I am building a model that takes 3 pics of an object as input and will output labels on 5 aspects. On the dataloader tutorials, there are lots of them saying I am not limited to have multiple input channels, how do I code this?

And for the output, the tutorials are constantly talking the out-channel number is equal to however many labels that’s available in the model, how can I do this. Specific examples from GitHub is highly appreciated.

All feedback is welcome.

vfdev-5 · December 22, 2021, 11:31pm

@Torch-sharp your question is marked with “ignite” category, but the content seems like to be more generic and unrelated to GitHub - pytorch/ignite: High-level library to help with training and evaluating neural networks in PyTorch flexibly and transparently. project. Please update or confirm the category.

Concerning the question,
Here is how I would make the dataset (assuming you know how to read your images and transform them into tensors):

import torch
from torch.utils.data import Dataset, DataLoader


class My3PicsDataset(Dataset):
    
    def __len__(self):
        return 100
    
    def __getitem__(self, index):
        img1 = torch.rand(3, 32, 32)  # RGB Float32 32x32 image
        img2 = torch.rand(3, 32, 32)
        img3 = torch.rand(3, 32, 32)
        labels = torch.randint(0, 10, size=(5, ))  # 5 Labels, values between 0 and 10
        return {
            "img1": img1,
            "img2": img2,
            "img3": img3,
            "labels": labels
        }
    

train_set = My3PicsDataset()
train_loader = DataLoader(train_set, batch_size=4, num_workers=4, shuffle=True)
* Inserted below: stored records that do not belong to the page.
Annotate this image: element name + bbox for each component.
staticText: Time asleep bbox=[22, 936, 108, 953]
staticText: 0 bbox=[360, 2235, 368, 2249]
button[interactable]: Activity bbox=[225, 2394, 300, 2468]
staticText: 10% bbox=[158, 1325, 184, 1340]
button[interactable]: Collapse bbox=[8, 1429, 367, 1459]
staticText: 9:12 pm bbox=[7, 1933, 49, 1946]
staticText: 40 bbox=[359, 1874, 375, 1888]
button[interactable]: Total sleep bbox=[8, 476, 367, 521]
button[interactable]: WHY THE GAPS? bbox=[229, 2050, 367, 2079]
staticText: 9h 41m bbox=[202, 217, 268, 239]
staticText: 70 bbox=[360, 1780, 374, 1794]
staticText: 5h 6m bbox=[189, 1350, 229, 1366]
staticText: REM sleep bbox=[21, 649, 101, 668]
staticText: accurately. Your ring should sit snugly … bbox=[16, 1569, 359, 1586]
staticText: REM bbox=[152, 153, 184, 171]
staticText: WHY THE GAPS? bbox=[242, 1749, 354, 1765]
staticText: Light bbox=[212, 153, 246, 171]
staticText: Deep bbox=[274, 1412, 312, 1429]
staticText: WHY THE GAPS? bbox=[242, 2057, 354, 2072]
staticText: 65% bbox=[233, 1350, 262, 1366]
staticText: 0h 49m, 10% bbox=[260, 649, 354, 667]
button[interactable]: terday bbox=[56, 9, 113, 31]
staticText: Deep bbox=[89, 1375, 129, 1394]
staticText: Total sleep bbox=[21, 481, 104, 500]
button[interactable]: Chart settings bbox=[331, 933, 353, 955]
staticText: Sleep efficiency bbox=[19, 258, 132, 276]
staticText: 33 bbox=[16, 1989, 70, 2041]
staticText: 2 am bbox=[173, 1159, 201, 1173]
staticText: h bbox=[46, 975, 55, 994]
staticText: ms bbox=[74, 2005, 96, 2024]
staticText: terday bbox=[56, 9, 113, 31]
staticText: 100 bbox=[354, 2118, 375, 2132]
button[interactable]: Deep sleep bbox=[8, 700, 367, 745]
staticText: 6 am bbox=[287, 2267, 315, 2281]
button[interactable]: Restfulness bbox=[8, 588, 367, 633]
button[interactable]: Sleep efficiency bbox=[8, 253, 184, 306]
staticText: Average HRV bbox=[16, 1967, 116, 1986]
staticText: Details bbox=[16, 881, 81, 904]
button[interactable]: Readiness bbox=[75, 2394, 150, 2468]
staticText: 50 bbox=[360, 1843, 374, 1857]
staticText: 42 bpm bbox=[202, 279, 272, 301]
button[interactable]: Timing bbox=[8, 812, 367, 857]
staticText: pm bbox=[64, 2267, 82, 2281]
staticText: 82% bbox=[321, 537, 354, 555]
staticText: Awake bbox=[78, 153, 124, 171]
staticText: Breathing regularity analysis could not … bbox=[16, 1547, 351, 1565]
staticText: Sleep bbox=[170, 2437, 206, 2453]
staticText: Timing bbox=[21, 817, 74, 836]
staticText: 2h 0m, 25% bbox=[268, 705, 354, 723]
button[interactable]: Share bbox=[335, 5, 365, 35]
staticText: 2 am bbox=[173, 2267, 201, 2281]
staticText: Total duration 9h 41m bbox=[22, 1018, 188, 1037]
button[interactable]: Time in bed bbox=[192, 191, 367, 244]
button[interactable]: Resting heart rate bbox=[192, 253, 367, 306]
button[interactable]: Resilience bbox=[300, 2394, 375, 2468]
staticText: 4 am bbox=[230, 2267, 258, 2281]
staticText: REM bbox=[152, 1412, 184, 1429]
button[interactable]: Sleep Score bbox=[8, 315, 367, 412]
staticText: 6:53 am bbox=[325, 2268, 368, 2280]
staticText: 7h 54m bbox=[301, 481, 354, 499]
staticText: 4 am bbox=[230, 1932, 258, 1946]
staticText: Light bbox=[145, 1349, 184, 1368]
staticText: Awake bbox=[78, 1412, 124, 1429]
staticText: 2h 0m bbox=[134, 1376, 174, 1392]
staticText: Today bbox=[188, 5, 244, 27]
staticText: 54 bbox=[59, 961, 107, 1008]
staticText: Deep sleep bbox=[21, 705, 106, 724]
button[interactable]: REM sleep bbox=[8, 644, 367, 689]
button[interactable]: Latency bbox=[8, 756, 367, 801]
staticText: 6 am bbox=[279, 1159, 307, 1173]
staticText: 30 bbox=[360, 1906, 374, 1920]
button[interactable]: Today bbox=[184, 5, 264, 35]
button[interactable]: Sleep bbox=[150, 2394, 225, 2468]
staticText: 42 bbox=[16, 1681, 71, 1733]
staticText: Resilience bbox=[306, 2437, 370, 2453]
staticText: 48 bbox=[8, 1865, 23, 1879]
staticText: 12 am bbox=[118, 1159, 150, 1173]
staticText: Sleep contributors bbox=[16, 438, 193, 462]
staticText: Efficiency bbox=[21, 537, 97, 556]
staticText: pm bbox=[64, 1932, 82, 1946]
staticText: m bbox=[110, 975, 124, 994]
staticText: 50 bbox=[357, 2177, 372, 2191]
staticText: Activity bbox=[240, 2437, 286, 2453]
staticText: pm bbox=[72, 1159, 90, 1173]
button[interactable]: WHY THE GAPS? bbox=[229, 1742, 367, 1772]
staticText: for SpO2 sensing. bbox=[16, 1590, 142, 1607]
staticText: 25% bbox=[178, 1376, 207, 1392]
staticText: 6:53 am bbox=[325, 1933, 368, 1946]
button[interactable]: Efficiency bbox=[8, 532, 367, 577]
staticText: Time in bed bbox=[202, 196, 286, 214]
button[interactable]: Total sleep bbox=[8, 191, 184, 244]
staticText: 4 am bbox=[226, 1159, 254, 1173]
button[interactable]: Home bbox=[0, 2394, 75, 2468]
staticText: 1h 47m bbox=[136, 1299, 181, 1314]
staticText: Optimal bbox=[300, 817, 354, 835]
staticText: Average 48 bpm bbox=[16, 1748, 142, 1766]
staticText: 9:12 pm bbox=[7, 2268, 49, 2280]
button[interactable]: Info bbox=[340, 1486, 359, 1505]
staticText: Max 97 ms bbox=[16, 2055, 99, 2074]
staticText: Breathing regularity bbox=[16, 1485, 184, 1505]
batch = next(iter(train_loader))
print(batch["img1"].shape, batch["labels"].shape)
> torch.Size([4, 3, 32, 32]) torch.Size([4, 5])

Here is how I would implement a basic model working on 3 input images and outputs 5 labels each varying betweem 0 and 10, for example (I assume you can improve and adapt it to your needs).

import torch.nn as nn
from torchvision.models import resnet18


class Dummy3PicsModel(nn.Module):
    
    def __init__(self):
        super().__init__()
        
        # Setup a resnet18 feature extractor
        m = resnet18(pretrained=False)
        m.fc = nn.Identity() # replaced final FC layer with identity
        self.resnet18_fe = m
        
        # resnet18_fe provide (512, ) features x 3 images concatenated together 
        self.fc1 = nn.Linear(3 * 512, 10)  # 10 is the max value of each label
        self.fc2 = nn.Linear(3 * 512, 10)
        self.fc3 = nn.Linear(3 * 512, 10)
        self.fc4 = nn.Linear(3 * 512, 10)
        self.fc5 = nn.Linear(3 * 512, 10)
        
    def forward(self, x):        
        y1 = self.resnet18_fe(x["img1"])
        y2 = self.resnet18_fe(x["img2"])
        y3 = self.resnet18_fe(x["img3"])
        y = torch.concat([y1, y2, y3], dim=-1)
        
        return [
            self.fc1(y),
            self.fc2(y),
            self.fc3(y),
            self.fc4(y),
            self.fc5(y),            
        ]

model = Dummy3PicsModel()
out = model(batch)
out[0].shape

How to train that using ignite:

# pip install pytorch-ignite
from ignite.engine import Engine
from ignite.utils import convert_tensor
from ignite.contrib.handlers import ProgressBar

from torch.optim import SGD

device = "cuda"

model.to(device)

optim = SGD(model.parameters(), lr=0.01)
criterion = nn.CrossEntropyLoss()


def train_step(_, batch):
    model.train()
    
    batch = convert_tensor(batch, device=device, non_blocking=True)    
    out = model(batch)
    
    loss1 = criterion(out[0], batch["labels"][:, 0])
    loss2 = criterion(out[1], batch["labels"][:, 1])    
    loss3 = criterion(out[2], batch["labels"][:, 2])
    loss4 = criterion(out[3], batch["labels"][:, 3])
    loss5 = criterion(out[4], batch["labels"][:, 4])
    
    total_loss = loss1 + loss2 + loss3 + loss4 + loss4
    
    total_loss.backward()
    optim.step()
    optim.zero_grad()
    
    return {
        "total_loss": total_loss.item(),
        "loss1": loss1.item(),
        "loss2": loss2.item(),
        "loss3": loss3.item(),
        "loss4": loss4.item(),
        "loss5": loss5.item(),
    }


trainer = Engine(train_step)

ProgressBar(persist=True).attach(trainer, output_transform=lambda out: out)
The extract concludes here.